American Cable Association President and CEO Matthew M. Polka issued the following statement on Oct. 5 regarding the need to update the 1992 Cable Act to provide consumers with more choice and competition:
"Although today marks the 20th anniversary of the 1992 Cable Act, it is hardly a cause for celebration. Government-granted retransmission consent rights are repeatedly abused by broadcasters to lay down ‘blackmail or blackout' ultimatums, usually timed to coincide with marquee sporting or cultural events to maximize their leverage over pay-TV providers.
"Look no further than today's headlines: Gannett TV is threating to pull 19 stations and access to weekend National Football League games from Dish Network if the broadcaster can't get its 300% rate hike by Oct. 7. Small pay-TV providers represented by ACA are familiar with these kinds of anti-competitive threats but do not have the local market penetration of a national satellite TV distributor to persuade a hyper-aggressive, government-protected TV station group like Gannett to moderate its demands.
"The cost of free TV has never been higher.
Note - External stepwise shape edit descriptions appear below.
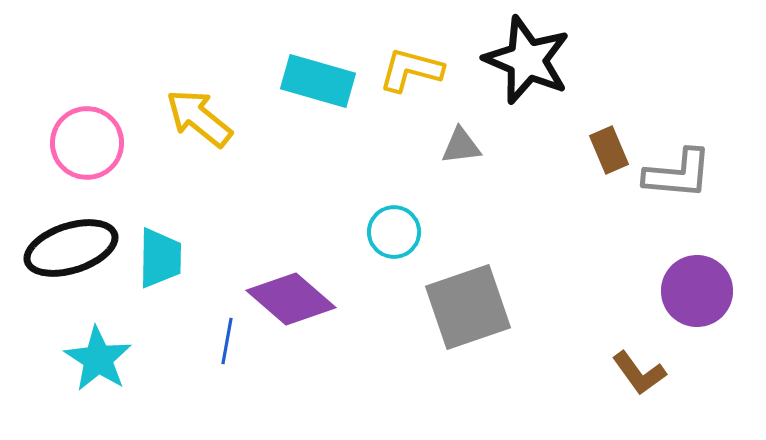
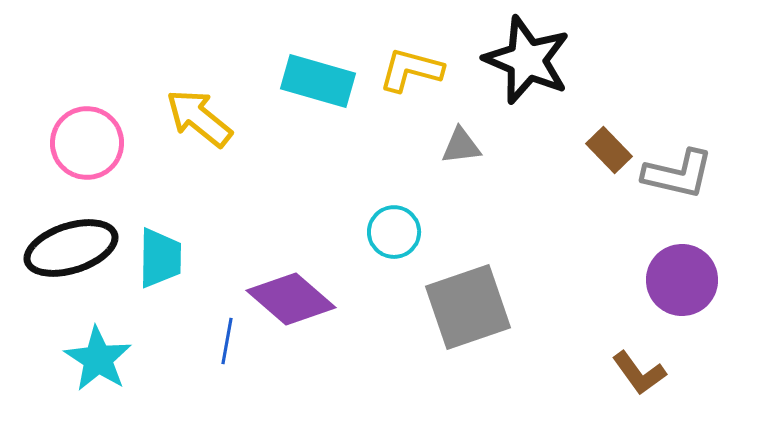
brown rectangle: rotated 21 degrees counterclockwise
gray L-shape: rotated 8 degrees clockwise
purple circle: moved 15 px left, 11 px up
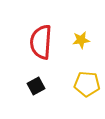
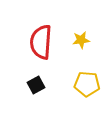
black square: moved 1 px up
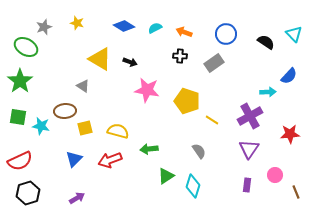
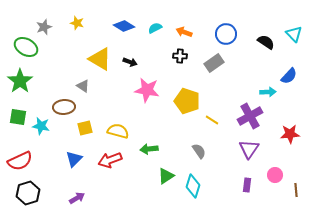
brown ellipse: moved 1 px left, 4 px up
brown line: moved 2 px up; rotated 16 degrees clockwise
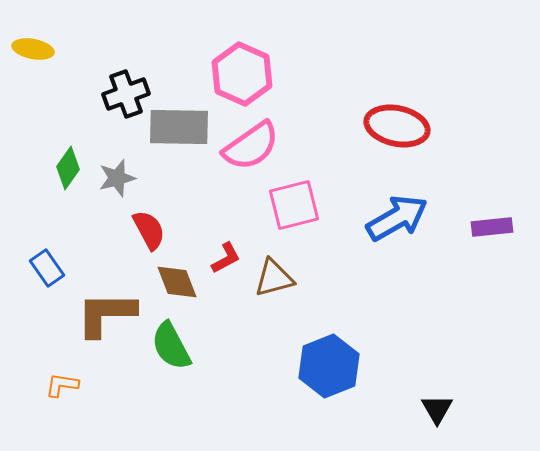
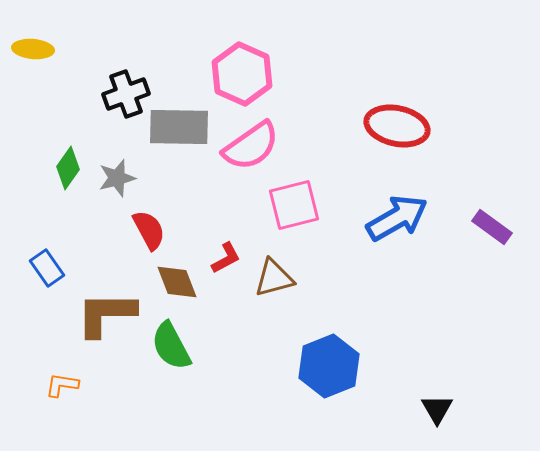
yellow ellipse: rotated 6 degrees counterclockwise
purple rectangle: rotated 42 degrees clockwise
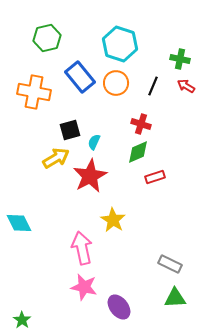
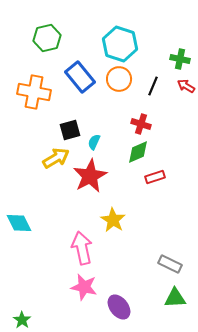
orange circle: moved 3 px right, 4 px up
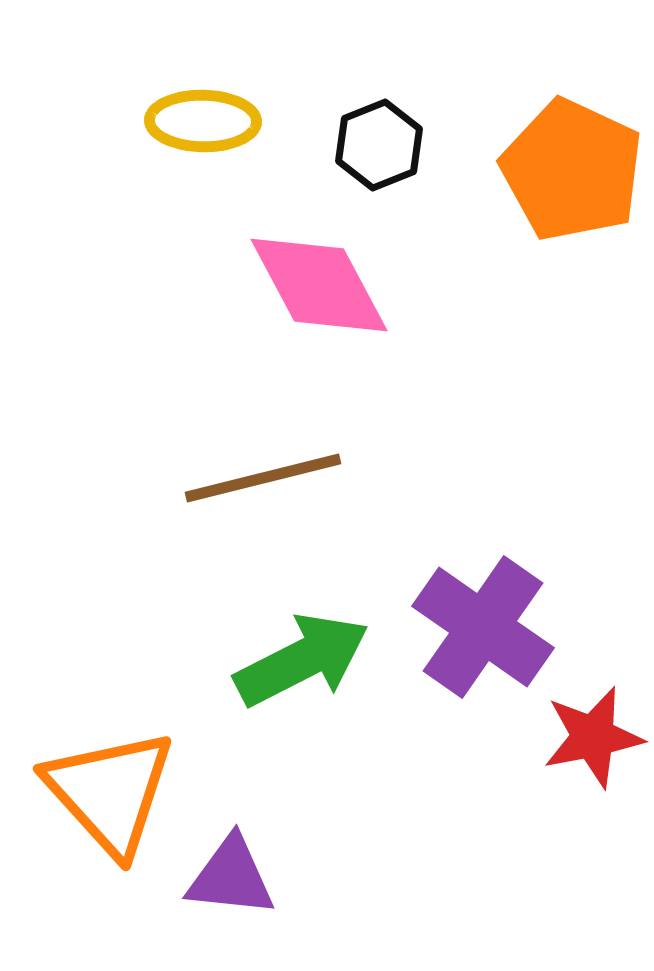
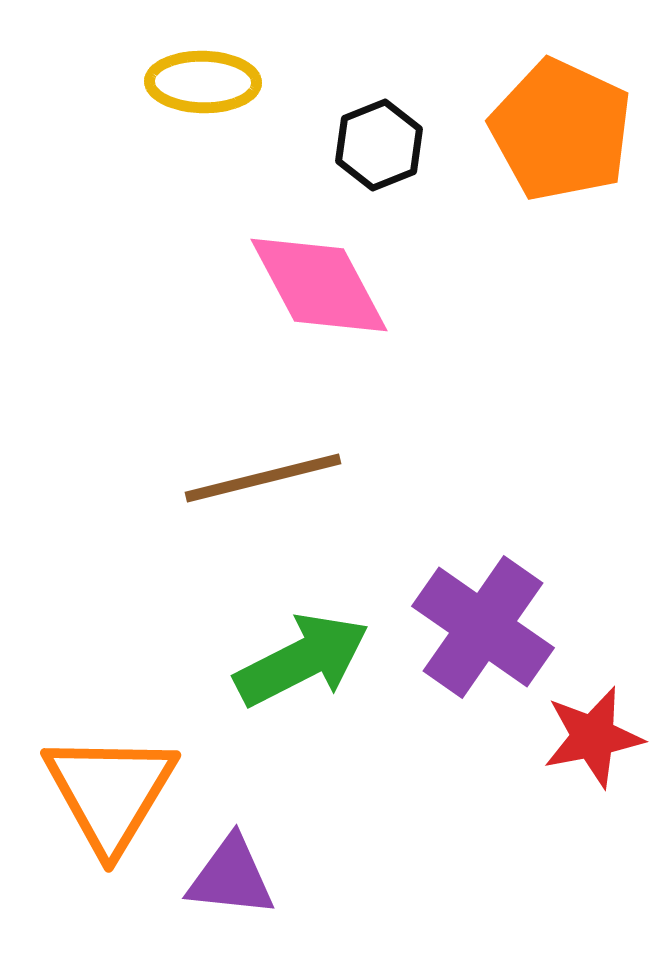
yellow ellipse: moved 39 px up
orange pentagon: moved 11 px left, 40 px up
orange triangle: rotated 13 degrees clockwise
The price will continue to soar if lawmakers on Capitol Hill fail to recognize that parts of the 1992 Cable Act need reform. Until the 1992 law is modernized, broadcasters will continue to punish consumers with skyrocketing TV bills and a record number of TV station blackouts.
"ACA believes the status quo is unacceptable because broadcast signal carriage rules codified in 1992 are antiquated and have escaped reform for far too long. These rules do not reflect the realities of pay-TV competition today or the impact of pervasive consolidation in the broadcast industry."